Com esses recursos, as crianças conseguem manter a mesma evolução do aprendizado em relação às outras, já que as ferramentas de acessibilidade e as adaptações curriculares são garantidas, propiciando que os estudantes com deficiência visual desenvolvam suas habilidades cognitivas e pedagógicas de forma plena, alcançando os objetivos previstos para sua faixa etária.

Para esse público, o processo de alfabetização acontece de forma paralela àquele proporcionado às demais crianças, mas mantendo o alinhamento quanto à base metodológica e aos objetivos de alfabetização. 

A diferença está nos canais de percepção visual e auditiva: enquanto a criança vidente aprende muitas atividades por meio da observação e da imitação se alfabetiza pelo sistema visual, a criança cega utiliza o sistema tátil (sistema braile) e auditivo (softwares leitores de tela), com o professor regente fazendo pequenos ajustes nas estratégias para garantir que o conteúdo seja acessível.

A equipe multiprofissional que proporciona esse atendimento é composta por Agentes de Apoio à Inclusão (AAIs), que acompanham o estudante em tempo integral na sala regular e no cotidiano escolar; professores do AEE, que atuam na sala de recursos multifuncionais no contraturno e atendem estudantes cegos e com baixa visão; e ainda instrutores de Braile e especialistas em deficiência visual, que realizam o assessoramento técnico e pedagógico nas escolas.

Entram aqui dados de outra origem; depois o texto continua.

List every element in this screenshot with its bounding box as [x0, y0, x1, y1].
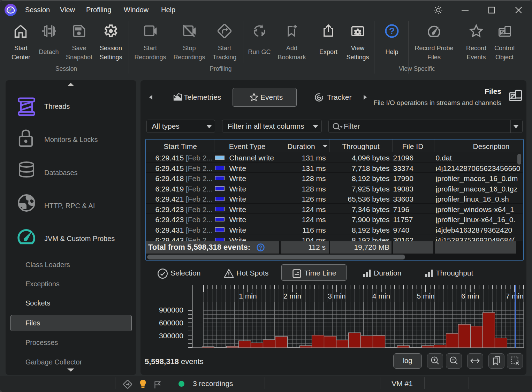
svg-text:4 min: 4 min — [372, 292, 390, 300]
svg-text:6 min: 6 min — [461, 292, 479, 300]
svg-text:900000: 900000 — [159, 306, 183, 314]
svg-text:5 min: 5 min — [417, 292, 434, 300]
svg-text:2 min: 2 min — [283, 292, 301, 300]
svg-text:7 min: 7 min — [506, 292, 524, 300]
svg-text:?: ? — [259, 244, 262, 250]
svg-text:300000: 300000 — [159, 332, 183, 340]
svg-text:1 min: 1 min — [239, 292, 257, 300]
svg-text:?: ? — [389, 26, 395, 36]
svg-text:600000: 600000 — [159, 319, 183, 327]
svg-text:3 min: 3 min — [328, 292, 345, 300]
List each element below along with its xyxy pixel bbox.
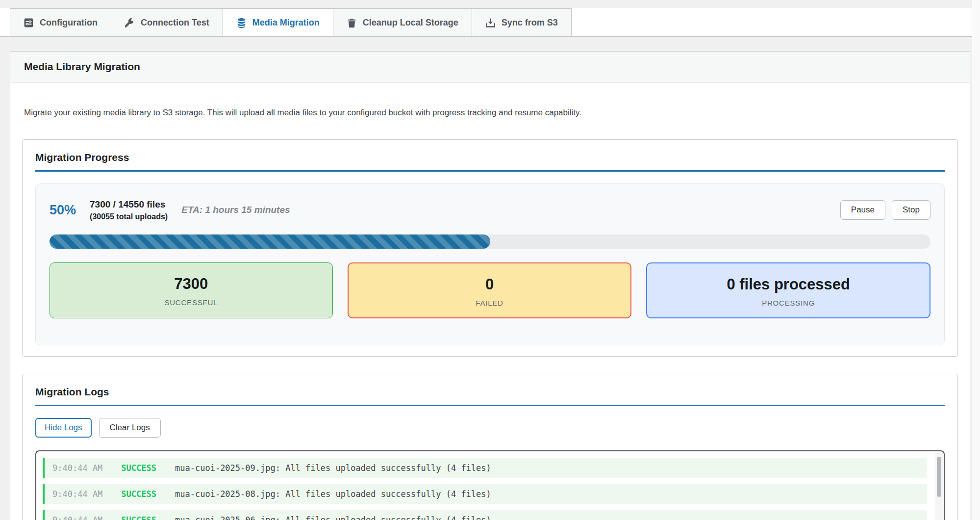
stat-value: 0 files processed <box>652 276 925 293</box>
tab-cleanup-local-storage[interactable]: Cleanup Local Storage <box>333 8 472 36</box>
settings-icon <box>24 18 34 28</box>
clear-logs-button[interactable]: Clear Logs <box>99 418 161 438</box>
tab-connection-test[interactable]: Connection Test <box>111 8 223 36</box>
log-time: 9:40:44 AM <box>52 515 102 520</box>
stat-cards-row: 7300SUCCESSFUL0FAILED0 files processedPR… <box>50 262 930 318</box>
log-message: mua-cuoi-2025-08.jpg: All files uploaded… <box>175 489 491 499</box>
stop-button[interactable]: Stop <box>892 200 930 220</box>
log-entry: 9:40:44 AMSUCCESSmua-cuoi-2025-08.jpg: A… <box>43 484 927 504</box>
progress-controls: Pause Stop <box>840 200 930 220</box>
eta-text: ETA: 1 hours 15 minutes <box>181 205 290 215</box>
log-status-badge: SUCCESS <box>121 489 156 499</box>
trash-icon <box>347 18 357 28</box>
stat-card-processing: 0 files processedPROCESSING <box>646 262 930 318</box>
log-message: mua-cuoi-2025-06.jpg: All files uploaded… <box>175 515 491 520</box>
tab-bar: ConfigurationConnection TestMedia Migrat… <box>0 8 980 37</box>
media-migration-panel: Media Library Migration Migrate your exi… <box>10 51 970 520</box>
panel-body: Migrate your existing media library to S… <box>10 82 970 520</box>
log-status-badge: SUCCESS <box>121 515 156 520</box>
migration-progress-section: Migration Progress 50% 7300 / 14550 file… <box>22 139 958 357</box>
log-console: 9:40:44 AMSUCCESSmua-cuoi-2025-09.jpg: A… <box>35 450 945 520</box>
stat-label: PROCESSING <box>652 299 925 307</box>
stat-value: 7300 <box>55 275 327 293</box>
stat-label: SUCCESSFUL <box>55 298 327 307</box>
log-entry: 9:40:44 AMSUCCESSmua-cuoi-2025-06.jpg: A… <box>43 510 927 520</box>
progress-bar-track <box>50 234 930 249</box>
log-message: mua-cuoi-2025-09.jpg: All files uploaded… <box>175 463 491 473</box>
progress-panel: 50% 7300 / 14550 files (30055 total uplo… <box>35 183 945 345</box>
files-count: 7300 / 14550 files <box>90 199 168 210</box>
files-count-block: 7300 / 14550 files (30055 total uploads) <box>90 199 168 222</box>
log-rows: 9:40:44 AMSUCCESSmua-cuoi-2025-09.jpg: A… <box>43 458 927 520</box>
database-icon <box>236 18 247 28</box>
tab-label: Configuration <box>40 18 98 28</box>
section-divider <box>35 405 945 406</box>
log-time: 9:40:44 AM <box>52 489 102 499</box>
pause-button[interactable]: Pause <box>840 200 885 220</box>
tab-sync-from-s3[interactable]: Sync from S3 <box>472 8 572 36</box>
progress-bar-fill <box>50 234 490 249</box>
tab-label: Cleanup Local Storage <box>363 18 458 28</box>
key-icon <box>125 18 135 28</box>
tab-label: Sync from S3 <box>502 18 558 28</box>
page-title: Media Library Migration <box>10 52 970 82</box>
log-scrollbar-thumb[interactable] <box>937 457 941 497</box>
log-toolbar: Hide Logs Clear Logs <box>35 418 945 438</box>
progress-section-title: Migration Progress <box>35 152 945 163</box>
total-uploads: (30055 total uploads) <box>90 212 168 222</box>
log-scrollbar[interactable] <box>935 452 943 520</box>
progress-stats-line: 50% 7300 / 14550 files (30055 total uplo… <box>50 199 930 222</box>
migration-logs-section: Migration Logs Hide Logs Clear Logs 9:40… <box>22 374 958 520</box>
tab-configuration[interactable]: Configuration <box>10 8 111 36</box>
hide-logs-button[interactable]: Hide Logs <box>35 418 92 438</box>
section-divider <box>35 170 945 172</box>
tab-media-migration[interactable]: Media Migration <box>223 8 333 36</box>
log-status-badge: SUCCESS <box>121 463 156 473</box>
stat-value: 0 <box>353 276 626 293</box>
logs-section-title: Migration Logs <box>35 386 945 398</box>
stat-card-success: 7300SUCCESSFUL <box>50 262 333 318</box>
log-time: 9:40:44 AM <box>52 463 102 473</box>
stat-card-failed: 0FAILED <box>348 262 632 318</box>
tab-label: Connection Test <box>141 18 209 28</box>
download-icon <box>485 18 496 28</box>
page-scrollbar[interactable] <box>972 0 980 520</box>
tab-label: Media Migration <box>252 18 320 28</box>
stat-label: FAILED <box>353 299 626 307</box>
progress-percent: 50% <box>50 203 76 218</box>
log-entry: 9:40:44 AMSUCCESSmua-cuoi-2025-09.jpg: A… <box>43 458 927 478</box>
migration-description: Migrate your existing media library to S… <box>22 82 958 139</box>
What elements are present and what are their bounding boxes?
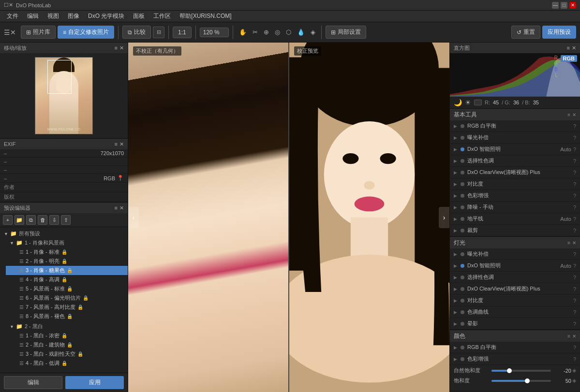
apply-preset-button[interactable]: 应用预设 <box>542 26 576 39</box>
light-smart-expand[interactable]: ▶ <box>454 263 461 268</box>
tool-denoise[interactable]: ▶ 降噪 - 手动 ? <box>450 202 580 213</box>
image-panel-left[interactable]: 不校正（有几何） <box>128 43 288 392</box>
preset-edit-button[interactable]: 编辑 <box>4 376 62 389</box>
light-close-icon[interactable]: ✕ <box>572 240 576 246</box>
tool-contrast-question[interactable]: ? <box>573 181 576 187</box>
menu-workspace[interactable]: 工作区 <box>149 11 175 21</box>
hand-tool-icon[interactable]: ✋ <box>237 28 249 37</box>
tool-clearview[interactable]: ▶ DxO ClearView(清晰视图) Plus ? <box>450 167 580 178</box>
menu-image[interactable]: 图像 <box>64 11 83 21</box>
preset-subgroup-1-header[interactable]: ▼ 📁 1 - 肖像和风景画 <box>6 238 128 247</box>
preset-import-button[interactable]: ⇩ <box>49 215 59 225</box>
tool-rgb-wb[interactable]: ▶ RGB 白平衡 ? <box>450 120 580 132</box>
image-panel-right[interactable]: 校正预览 <box>288 43 449 392</box>
tool-exposure-question[interactable]: ? <box>573 135 576 141</box>
tool-clearview-question[interactable]: ? <box>573 170 576 175</box>
tool-contrast[interactable]: ▶ 对比度 ? <box>450 178 580 190</box>
natural-saturation-spinner[interactable]: ◈ <box>572 367 576 374</box>
tool-exposure-expand[interactable]: ▶ <box>454 135 461 140</box>
tool-denoise-expand[interactable]: ▶ <box>454 205 461 210</box>
compare-button[interactable]: ⧉ 比较 <box>122 26 151 39</box>
menu-help[interactable]: 帮助[XURISN.COM] <box>176 11 235 21</box>
light-smart-question[interactable]: ? <box>573 263 576 269</box>
color-close-icon[interactable]: ✕ <box>572 334 576 339</box>
tool-smart-lighting[interactable]: ▶ DxO 智能照明 Auto ? <box>450 144 580 155</box>
light-exposure-expand[interactable]: ▶ <box>454 252 461 257</box>
eyedropper-tool-icon[interactable]: 💧 <box>295 28 307 37</box>
light-tool-vignette[interactable]: ▶ 晕影 ? <box>450 318 580 330</box>
reset-button[interactable]: ↺ 重置 <box>511 26 540 39</box>
tool-horizon-question[interactable]: ? <box>573 216 576 222</box>
tool-color-enhance-question[interactable]: ? <box>573 193 576 199</box>
color-wb-question[interactable]: ? <box>573 345 576 350</box>
tool-color-enhance-expand[interactable]: ▶ <box>454 193 461 198</box>
hist-mode-icon[interactable] <box>474 100 482 105</box>
right-nav-arrow[interactable]: › <box>439 207 449 228</box>
mask-tool-icon[interactable]: ◈ <box>309 28 317 37</box>
tool-rgb-wb-expand[interactable]: ▶ <box>454 124 461 129</box>
maximize-button[interactable]: □ <box>561 2 567 9</box>
preset-item-2-1[interactable]: ☰ 1 - 黑白 - 浓密 🔒 <box>6 331 128 340</box>
preset-item-1-4[interactable]: ☰ 4 - 肖像 - 高调 🔒 <box>6 275 128 284</box>
tool-exposure[interactable]: ▶ 曝光补偿 ? <box>450 132 580 144</box>
light-tool-clearview[interactable]: ▶ DxO ClearView(清晰视图) Plus ? <box>450 283 580 295</box>
preset-item-1-6[interactable]: ☰ 6 - 风景画 - 偏光明信片 🔒 <box>6 293 128 303</box>
light-clearview-question[interactable]: ? <box>573 286 576 292</box>
preset-item-1-8[interactable]: ☰ 8 - 风景画 - 褪色 🔒 <box>6 312 128 321</box>
basic-tools-close-icon[interactable]: ✕ <box>572 112 576 117</box>
menu-edit[interactable]: 编辑 <box>23 11 43 21</box>
light-vignette-expand[interactable]: ▶ <box>454 321 461 326</box>
preset-delete-button[interactable]: 🗑 <box>38 215 47 225</box>
tool-smart-lighting-expand[interactable]: ▶ <box>454 147 461 152</box>
tool-selective-tone-question[interactable]: ? <box>573 158 576 164</box>
light-tool-selective[interactable]: ▶ 选择性色调 ? <box>450 272 580 283</box>
light-section-header[interactable]: 灯光 ≡ ✕ <box>450 237 580 248</box>
color-enhance-question[interactable]: ? <box>573 356 576 362</box>
light-exposure-question[interactable]: ? <box>573 251 576 257</box>
color-section-header[interactable]: 颜色 ≡ ✕ <box>450 330 580 342</box>
light-tool-smart[interactable]: ▶ DxO 智能照明 Auto ? <box>450 260 580 272</box>
preset-copy-button[interactable]: ⧉ <box>26 215 36 225</box>
preset-item-1-2[interactable]: ☰ 2 - 肖像 - 明亮 🔒 <box>6 257 128 266</box>
tool-color-enhance[interactable]: ▶ 色彩增强 ? <box>450 190 580 202</box>
crop-tool-icon[interactable]: ✂ <box>251 28 260 37</box>
local-settings-button[interactable]: ⊞ 局部设置 <box>326 26 366 39</box>
close-button[interactable]: ✕ <box>569 2 576 9</box>
light-tonecurve-question[interactable]: ? <box>573 309 576 315</box>
tool-rgb-wb-question[interactable]: ? <box>573 123 576 129</box>
color-tool-wb[interactable]: ▶ RGB 白平衡 ? <box>450 342 580 353</box>
preset-add-button[interactable]: + <box>3 215 13 225</box>
view-mode-btn[interactable]: ⊟ <box>153 27 164 38</box>
light-tool-exposure[interactable]: ▶ 曝光补偿 ? <box>450 248 580 260</box>
left-nav-arrow[interactable]: ‹ <box>128 207 139 228</box>
preset-item-2-3[interactable]: ☰ 3 - 黑白 - 戏剧性天空 🔒 <box>6 349 128 359</box>
tool-clearview-expand[interactable]: ▶ <box>454 170 461 175</box>
light-tool-tonecurve[interactable]: ▶ 色调曲线 ? <box>450 306 580 318</box>
fit-button[interactable]: 1:1 <box>173 27 192 38</box>
tool-smart-lighting-question[interactable]: ? <box>573 146 576 152</box>
preset-item-1-3[interactable]: ☰ 3 - 肖像 - 糖果色 🔒 <box>6 266 128 275</box>
color-wb-expand[interactable]: ▶ <box>454 345 461 350</box>
tool-crop[interactable]: ▶ 裁剪 ? <box>450 225 580 236</box>
menu-panel[interactable]: 面板 <box>129 11 149 21</box>
preset-item-2-2[interactable]: ☰ 2 - 黑白 - 建筑物 🔒 <box>6 340 128 349</box>
preset-apply-button[interactable]: 应用 <box>65 376 124 389</box>
tool-selective-tone-expand[interactable]: ▶ <box>454 159 461 163</box>
menu-view[interactable]: 视图 <box>44 11 63 21</box>
preset-group-all-header[interactable]: ▼ 📁 所有预设 <box>0 229 128 238</box>
natural-saturation-track[interactable] <box>491 370 551 372</box>
preset-item-2-4[interactable]: ☰ 4 - 黑白 - 低调 🔒 <box>6 359 128 368</box>
customize-button[interactable]: ≡ 自定义修改照片 <box>58 26 114 39</box>
color-enhance-expand[interactable]: ▶ <box>454 357 461 362</box>
light-vignette-question[interactable]: ? <box>573 321 576 327</box>
light-selective-question[interactable]: ? <box>573 275 576 280</box>
thumbnail-image[interactable]: WWW.PDLONE.CO <box>35 57 93 134</box>
title-bar-controls[interactable]: — □ ✕ <box>552 2 576 9</box>
tool-denoise-question[interactable]: ? <box>573 204 576 210</box>
saturation-thumb[interactable] <box>525 378 530 383</box>
exif-close-icon[interactable]: ✕ <box>119 141 124 147</box>
preset-item-1-1[interactable]: ☰ 1 - 肖像 - 标准 🔒 <box>6 247 128 257</box>
preset-item-1-7[interactable]: ☰ 7 - 风景画 - 高对比度 🔒 <box>6 303 128 312</box>
photolib-button[interactable]: ⊞ 照片库 <box>21 26 56 39</box>
hist-sun-icon[interactable]: ☀ <box>465 99 471 106</box>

As unidades que têm alunos cegos matriculados apresentam adaptações para garantir mais comodidade para eles. Além do mobiliário e dos recursos individuais, incluindo reglete, punção, plano inclinado e cadernos adaptados, as unidades escolares passam por adequações arquitetônicas progressivas, que incluem a instalação de pisos táteis de alerta e direcional, rampas de acesso para garantir a mobilidade segura. 

Atualmente, a rede municipal atende dez estudantes com deficiência visual, sendo dois com cegueira total e oito com baixa visão. Para estudantes com baixa visão, são oferecidos textos ampliados, cadernos com pautas escuras (com o espaçamento entre as linhas maior do que o de um caderno convencional e com as pautas mais marcadas), planos inclinados e lupas (manuais).

A rede dispõe de livros didáticos adaptados em braille fornecidos pelo Programa Nacional do Livro e do Material Didático (PNLD). Os estudantes recebem o kit do PNLD Inclusivo correspondente ao seu ano escolar, sendo que o quantitativo exato de volumes varia conforme o ano de escolaridade e a grade curricular da etapa de ensino.

A secretária Renata Priscila Magalhães destacou que o trabalho voltado às pessoas cegas e com baixa visão garante o que elas precisam para se desenvolver da maneira adequada. “Temos equipe e recursos especializados para promover o acompanhamento necessário. Toda essa estrutura mantém o processo do aprendizado preservado a partir do suporte que é oferecido”, ressaltou a titular da pasta.

Por sua vez, o prefeito Pedro Ishi ressaltou que a educação inclusiva é um compromisso permanente da administração municipal. “Nosso objetivo é garantir que todas as crianças tenham acesso a uma educação de qualidade, com respeito às suas necessidades e potencialidades. Investir em recursos de acessibilidade, na formação de profissionais e na adaptação dos espaços escolares é assegurar que os estudantes com deficiência visual tenham as mesmas oportunidades de aprendizado, desenvolvimento e participação na vida escolar. Estamos construindo uma rede cada vez mais inclusiva, acolhedora e preparada para promover a igualdade de oportunidades”, afirmou.